• [Task requirements]: The records sit below. Return every line in them that holds the word "diri".

• [Data to examine]:
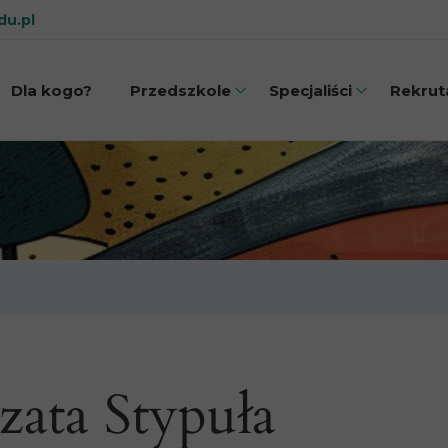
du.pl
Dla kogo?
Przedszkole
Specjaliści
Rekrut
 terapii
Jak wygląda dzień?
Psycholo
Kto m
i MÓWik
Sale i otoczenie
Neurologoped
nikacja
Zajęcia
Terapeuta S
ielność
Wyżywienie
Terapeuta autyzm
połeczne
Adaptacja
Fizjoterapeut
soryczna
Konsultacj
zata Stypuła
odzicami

==

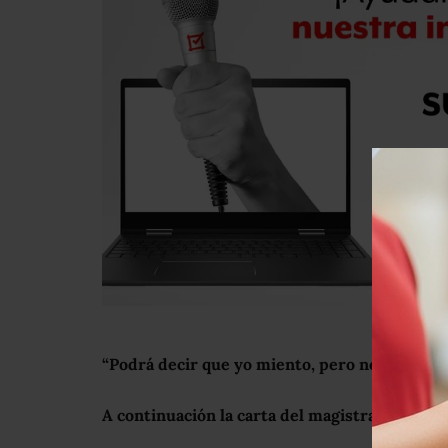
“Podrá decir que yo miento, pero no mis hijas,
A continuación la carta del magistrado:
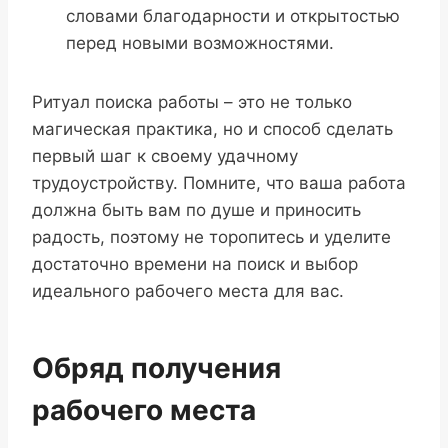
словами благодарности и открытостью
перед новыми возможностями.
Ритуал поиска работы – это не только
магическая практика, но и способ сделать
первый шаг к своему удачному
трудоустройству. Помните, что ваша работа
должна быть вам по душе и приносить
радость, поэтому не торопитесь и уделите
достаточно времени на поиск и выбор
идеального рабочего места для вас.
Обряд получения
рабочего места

==

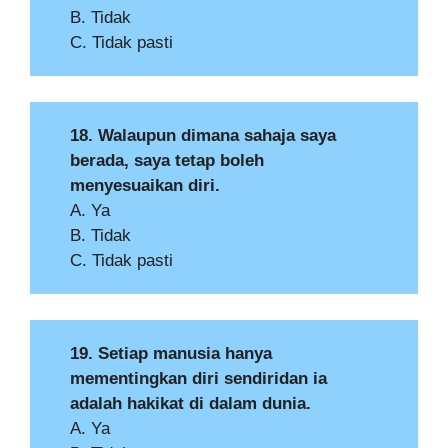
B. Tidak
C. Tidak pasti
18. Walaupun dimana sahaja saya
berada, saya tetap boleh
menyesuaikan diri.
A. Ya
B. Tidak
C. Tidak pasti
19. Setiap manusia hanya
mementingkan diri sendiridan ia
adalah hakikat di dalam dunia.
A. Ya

• [Reply]:
menyesuaikan diri.
mementingkan diri sendiridan ia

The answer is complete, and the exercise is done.